Gerüchteweise gibt es auch Pläne, die griechischen Anleihen, die von der EZB aufgekauft wurden, auf den EFSF zu übertragen. Damit wäre dann die EZB fein raus und der EFSF hätte den Zonk und müsste den Default tragen.
Ich hoffe doch sehr, dass dieses Szenario hinter verschlossenen Türen längst durchgespielt wird. Was ich nicht wirklich verstehe: Viele Seiten versuchen öffentlich ein Ausscheiden Griechenlands auszuschließen, um keine falschen Signale an die Märkte zu geben. Aber sind die Investment-Leute wirklich so dämlich, dass sie das politische Geplänkel darin nicht erkennen?
Arme Griechen: Wollen sie in der Eurozone bleiben, müssen sie harte soziale Einschnitte in kauf nehmen. Scheiden sie aus oder wird ihnen der Geldhahn zugedreht, sind sie noch ärmer dran. Da hilft als Grieche eigentlich nur noch auswandern.

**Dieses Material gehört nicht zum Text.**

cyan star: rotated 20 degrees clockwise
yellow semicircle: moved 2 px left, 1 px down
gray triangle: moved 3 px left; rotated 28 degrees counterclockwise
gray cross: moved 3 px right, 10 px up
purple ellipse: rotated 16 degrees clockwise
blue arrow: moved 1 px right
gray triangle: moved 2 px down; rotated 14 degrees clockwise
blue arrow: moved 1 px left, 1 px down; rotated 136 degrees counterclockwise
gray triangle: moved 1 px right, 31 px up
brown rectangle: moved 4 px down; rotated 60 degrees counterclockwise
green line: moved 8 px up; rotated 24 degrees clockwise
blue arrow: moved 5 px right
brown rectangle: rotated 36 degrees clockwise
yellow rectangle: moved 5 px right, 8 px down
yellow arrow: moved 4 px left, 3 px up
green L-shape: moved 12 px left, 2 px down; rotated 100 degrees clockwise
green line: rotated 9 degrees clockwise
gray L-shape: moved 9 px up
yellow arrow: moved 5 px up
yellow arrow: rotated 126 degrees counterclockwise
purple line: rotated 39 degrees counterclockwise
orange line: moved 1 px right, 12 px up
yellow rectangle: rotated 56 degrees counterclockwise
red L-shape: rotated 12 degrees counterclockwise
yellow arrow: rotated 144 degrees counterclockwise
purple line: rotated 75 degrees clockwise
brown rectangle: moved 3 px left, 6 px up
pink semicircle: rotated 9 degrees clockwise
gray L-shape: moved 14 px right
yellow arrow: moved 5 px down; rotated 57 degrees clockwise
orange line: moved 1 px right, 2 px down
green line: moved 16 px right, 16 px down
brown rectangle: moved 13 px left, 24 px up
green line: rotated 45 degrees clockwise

Durch die Staatsanleihenkäufe ist die Unabhängigkeit der EZB gefährdet, ich verstehe schon, dass sie damit so schnell wie möglich abschließen möchten.

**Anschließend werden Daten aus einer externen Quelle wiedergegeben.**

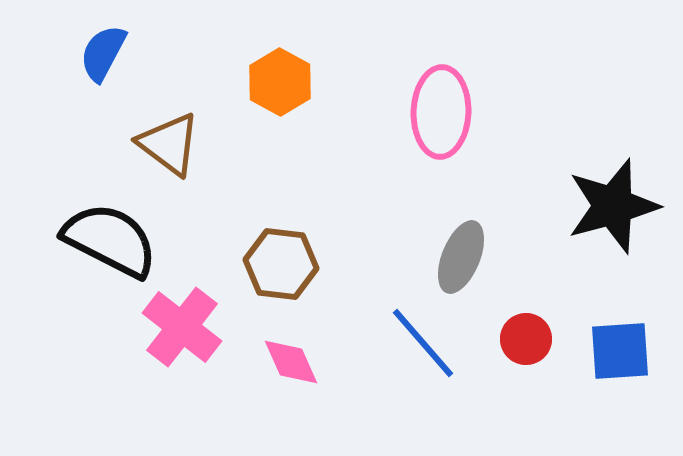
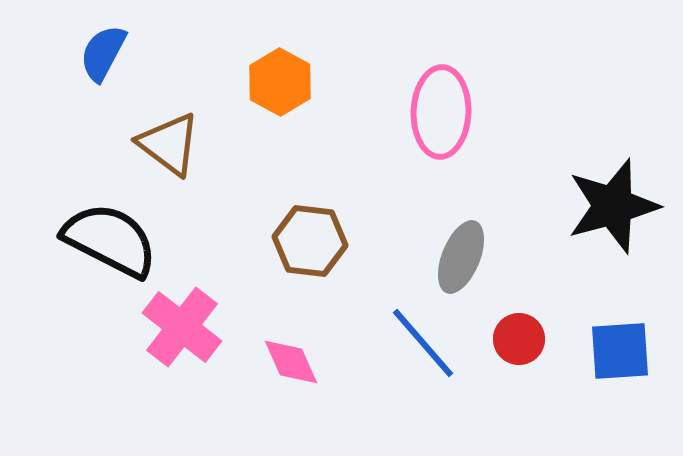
brown hexagon: moved 29 px right, 23 px up
red circle: moved 7 px left
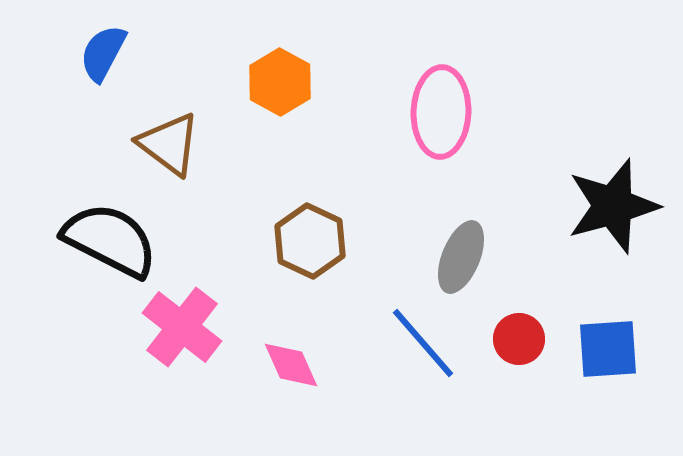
brown hexagon: rotated 18 degrees clockwise
blue square: moved 12 px left, 2 px up
pink diamond: moved 3 px down
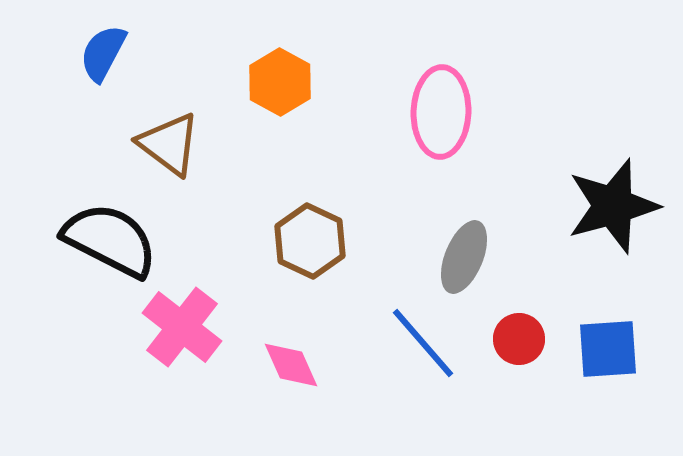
gray ellipse: moved 3 px right
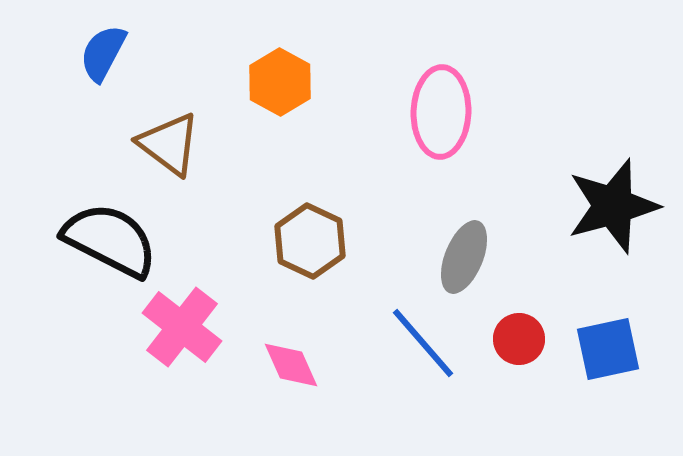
blue square: rotated 8 degrees counterclockwise
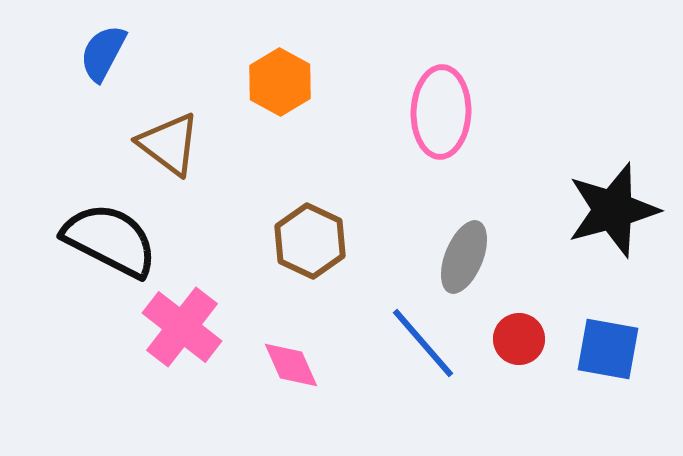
black star: moved 4 px down
blue square: rotated 22 degrees clockwise
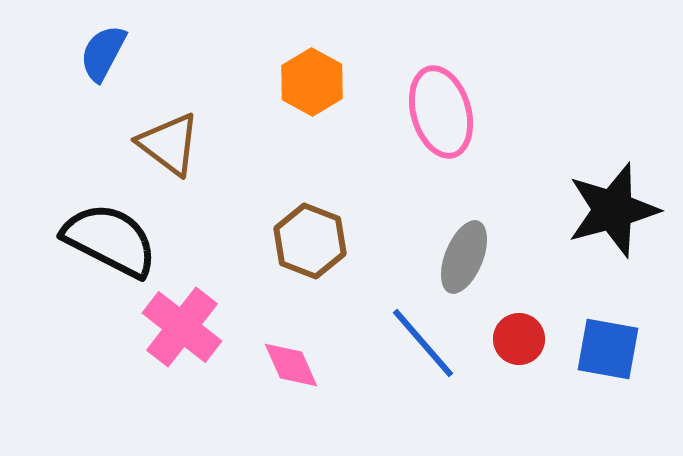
orange hexagon: moved 32 px right
pink ellipse: rotated 18 degrees counterclockwise
brown hexagon: rotated 4 degrees counterclockwise
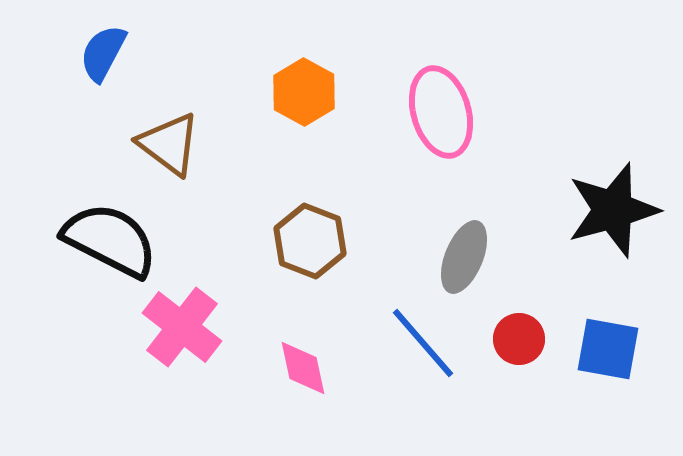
orange hexagon: moved 8 px left, 10 px down
pink diamond: moved 12 px right, 3 px down; rotated 12 degrees clockwise
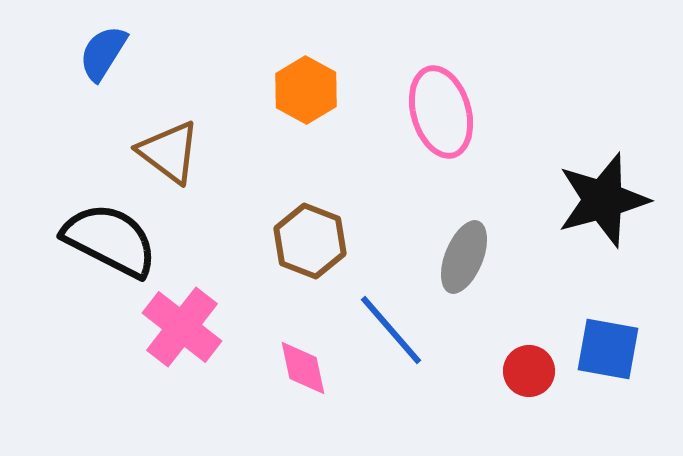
blue semicircle: rotated 4 degrees clockwise
orange hexagon: moved 2 px right, 2 px up
brown triangle: moved 8 px down
black star: moved 10 px left, 10 px up
red circle: moved 10 px right, 32 px down
blue line: moved 32 px left, 13 px up
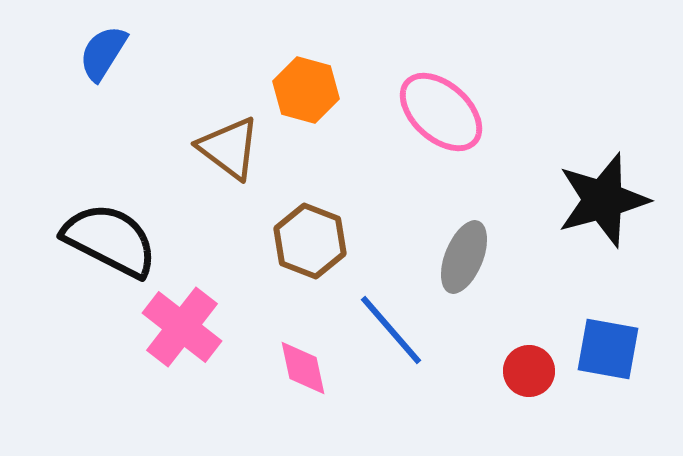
orange hexagon: rotated 14 degrees counterclockwise
pink ellipse: rotated 32 degrees counterclockwise
brown triangle: moved 60 px right, 4 px up
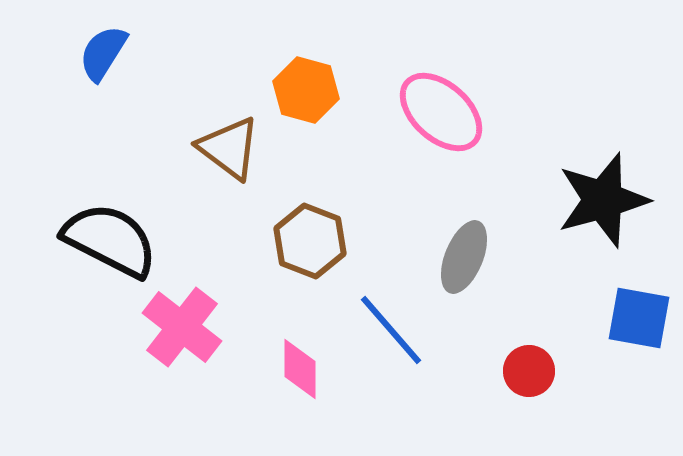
blue square: moved 31 px right, 31 px up
pink diamond: moved 3 px left, 1 px down; rotated 12 degrees clockwise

Und die Überschüsse sind halt schon fest in den nationalen Haushalten eingeplant, die können doch jetzt nicht ausfallen. :roll
Das ist, sofern tatsaechlich abgesegnet, die beste Nachricht seit langem. :applaus
Nach einem querlesen der Nachrichten denke ich, dass man das Gorleben- und das Griechenland-Problem mit einem Schlag lösen könnte. :gruebel
Nettes Bildchen gestern aus Athen:
Anhang 4095
Klarer Fall, gestern Nacht ist mal wieder ein Sparpaket verabschiedet worden. Es gab anscheinend ca. 50 Gegenstimmen aus den Reihen der befürwortenden Parteien - die wurden dann gleich mal aus ihren Fraktionen ausgeschlossen. Wieder eine Sternstunde der Demokratie.